To address these gaps, GetUsPPE is using its robust database and fairness framework—our system for distributing PPE fairly, so it reaches communities that need it most—to match donated supply with healthcare providers facing shortages. The Data Integrity Team, staffed mostly by medical student volunteers and led by Galen Hu, incoming first-year student at New York University (NYU) Grossman School of Medicine, works to manually maintain, update, and ensure accuracy of the GetUsPPE supply and demand databases. The Data Integrity Team’s behind-the-scenes effort is a cornerstone of GetUsPPE’s mission to accurately understand, model, and dynamically address PPE shortages nationally.
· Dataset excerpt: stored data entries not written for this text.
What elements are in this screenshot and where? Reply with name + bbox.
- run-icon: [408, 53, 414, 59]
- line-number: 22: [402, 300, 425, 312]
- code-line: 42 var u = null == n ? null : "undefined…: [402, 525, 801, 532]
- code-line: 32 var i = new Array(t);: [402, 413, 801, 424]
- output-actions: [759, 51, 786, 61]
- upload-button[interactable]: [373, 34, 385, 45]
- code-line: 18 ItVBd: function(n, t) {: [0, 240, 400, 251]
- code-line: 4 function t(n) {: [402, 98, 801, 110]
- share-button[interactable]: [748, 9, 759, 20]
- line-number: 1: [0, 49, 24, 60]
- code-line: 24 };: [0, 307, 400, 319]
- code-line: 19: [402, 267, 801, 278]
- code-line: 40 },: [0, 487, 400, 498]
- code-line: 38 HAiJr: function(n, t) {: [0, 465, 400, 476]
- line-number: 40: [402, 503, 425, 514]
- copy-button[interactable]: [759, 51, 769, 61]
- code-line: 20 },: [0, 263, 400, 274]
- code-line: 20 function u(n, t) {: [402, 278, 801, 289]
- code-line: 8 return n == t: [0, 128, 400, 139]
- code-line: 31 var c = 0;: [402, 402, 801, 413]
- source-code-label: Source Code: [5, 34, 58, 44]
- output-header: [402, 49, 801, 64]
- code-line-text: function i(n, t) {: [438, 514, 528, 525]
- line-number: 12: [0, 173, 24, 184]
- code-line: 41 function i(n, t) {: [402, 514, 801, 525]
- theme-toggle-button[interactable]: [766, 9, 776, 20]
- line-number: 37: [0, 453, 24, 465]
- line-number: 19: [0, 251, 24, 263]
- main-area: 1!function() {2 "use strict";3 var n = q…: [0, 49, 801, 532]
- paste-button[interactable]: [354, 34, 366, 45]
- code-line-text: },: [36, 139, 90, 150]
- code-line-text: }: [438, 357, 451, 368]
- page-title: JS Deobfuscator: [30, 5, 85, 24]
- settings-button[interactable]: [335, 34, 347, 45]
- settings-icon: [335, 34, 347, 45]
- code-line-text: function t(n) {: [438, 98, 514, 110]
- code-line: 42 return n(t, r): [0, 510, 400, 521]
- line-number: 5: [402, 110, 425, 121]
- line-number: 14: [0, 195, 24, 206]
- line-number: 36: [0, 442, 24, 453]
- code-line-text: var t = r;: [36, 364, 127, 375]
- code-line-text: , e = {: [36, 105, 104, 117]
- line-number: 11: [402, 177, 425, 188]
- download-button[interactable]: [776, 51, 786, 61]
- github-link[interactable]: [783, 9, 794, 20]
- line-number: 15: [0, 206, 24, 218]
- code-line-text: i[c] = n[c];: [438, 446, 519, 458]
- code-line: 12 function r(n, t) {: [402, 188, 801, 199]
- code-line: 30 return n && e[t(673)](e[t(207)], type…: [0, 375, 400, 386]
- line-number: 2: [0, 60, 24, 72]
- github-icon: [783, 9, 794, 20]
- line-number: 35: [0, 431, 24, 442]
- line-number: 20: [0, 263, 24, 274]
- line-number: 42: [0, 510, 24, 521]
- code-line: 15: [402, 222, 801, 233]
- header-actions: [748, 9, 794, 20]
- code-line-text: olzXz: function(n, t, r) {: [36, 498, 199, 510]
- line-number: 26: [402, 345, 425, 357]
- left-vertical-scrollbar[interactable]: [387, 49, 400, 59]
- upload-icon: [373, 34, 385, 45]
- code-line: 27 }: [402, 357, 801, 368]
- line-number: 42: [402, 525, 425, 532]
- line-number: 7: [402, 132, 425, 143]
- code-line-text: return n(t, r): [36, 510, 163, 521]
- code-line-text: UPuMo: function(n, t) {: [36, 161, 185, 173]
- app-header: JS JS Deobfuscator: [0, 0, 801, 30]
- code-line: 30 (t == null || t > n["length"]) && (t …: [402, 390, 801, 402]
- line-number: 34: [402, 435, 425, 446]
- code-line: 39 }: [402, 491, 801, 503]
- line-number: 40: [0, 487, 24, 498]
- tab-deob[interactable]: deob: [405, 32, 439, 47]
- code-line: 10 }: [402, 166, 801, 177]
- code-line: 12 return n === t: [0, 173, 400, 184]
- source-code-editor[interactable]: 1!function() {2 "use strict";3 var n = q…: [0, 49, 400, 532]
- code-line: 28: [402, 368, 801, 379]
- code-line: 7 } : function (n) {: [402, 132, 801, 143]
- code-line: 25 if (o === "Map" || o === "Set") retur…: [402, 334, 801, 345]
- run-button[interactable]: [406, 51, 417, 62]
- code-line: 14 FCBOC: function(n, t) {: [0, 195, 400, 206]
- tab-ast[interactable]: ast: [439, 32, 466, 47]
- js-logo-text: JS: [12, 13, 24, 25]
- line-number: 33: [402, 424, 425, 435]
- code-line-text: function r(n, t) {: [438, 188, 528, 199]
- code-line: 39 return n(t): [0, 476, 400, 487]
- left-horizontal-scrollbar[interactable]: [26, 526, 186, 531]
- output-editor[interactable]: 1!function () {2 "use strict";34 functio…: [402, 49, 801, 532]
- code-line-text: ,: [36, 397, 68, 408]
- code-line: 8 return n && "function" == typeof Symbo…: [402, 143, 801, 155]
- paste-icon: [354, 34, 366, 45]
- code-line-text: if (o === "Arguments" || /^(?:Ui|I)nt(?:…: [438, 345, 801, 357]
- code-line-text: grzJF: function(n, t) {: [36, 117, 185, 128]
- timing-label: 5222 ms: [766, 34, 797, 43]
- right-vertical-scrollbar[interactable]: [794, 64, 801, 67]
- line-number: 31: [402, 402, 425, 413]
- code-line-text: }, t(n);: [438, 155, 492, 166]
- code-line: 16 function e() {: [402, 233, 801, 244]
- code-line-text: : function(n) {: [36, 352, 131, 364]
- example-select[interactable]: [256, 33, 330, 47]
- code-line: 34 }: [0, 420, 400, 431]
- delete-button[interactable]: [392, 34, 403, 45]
Harvard Medical School’s Maahika Srinivasan, as well as two medical students from Brown University, Ben Pallant and Charlotte Lee, spearhead the Match Team. This arm of the organization connects individual and corporate PPE donors with high-need healthcare worker recipients in areas where GetUsPPE does not have active regional affiliates. Their team has facilitated the matching of over 288,000 units of PPE to date. Another Brown medical student, Vivian Chan Li, is part of the health equity team leading targeted outreach to vulnerable populations including Indigenous communities, nursing homes, and incarcerated populations, to assess their PPE needs and ensure equitable distribution.

Calling for action

In establishing GetUsPPE as a data-driven solutions leader, The Lancet publication also amplifies advocacy for evidence-based policies to resolve the PPE shortage crisis. Many GetUsPPE volunteers have mobilized to push for urgently needed federal action, including Tomi Ojo, a member of the Advocacy Team. The team initially organized around increasing production and distribution of PPE through the Defense Production Act (DPA). “We are currently building a coalition of physician-led organizations dedicated to advocating for equitable and transparent processes from the federal government as they try to bolster the medical supply chain,” said Ojo.

Beckman, also a Harvard Medical School MD/MBA candidate, said, “GetUsPPE demonstrates the power of people – and in particular, many students from different programs across the country – coming together to get things done.” Medical students are valued members of our large and diverse volunteer team, which includes physicians, software engineers, makers and artists demonstrating the power of collective action in times of crisis. Beckman said, “One of the leaders of GetUsPPE, Dr. Megan Ranney, has said numerous times, ‘Let’s make it happen.’ GetUsPPE is an astounding group of volunteers that takes those words to heart over, and over, at all hours of the day and night.” 

We are grateful for all of our volunteers’ time, talent, and tireless efforts to help end the PPE shortage as quickly as possible.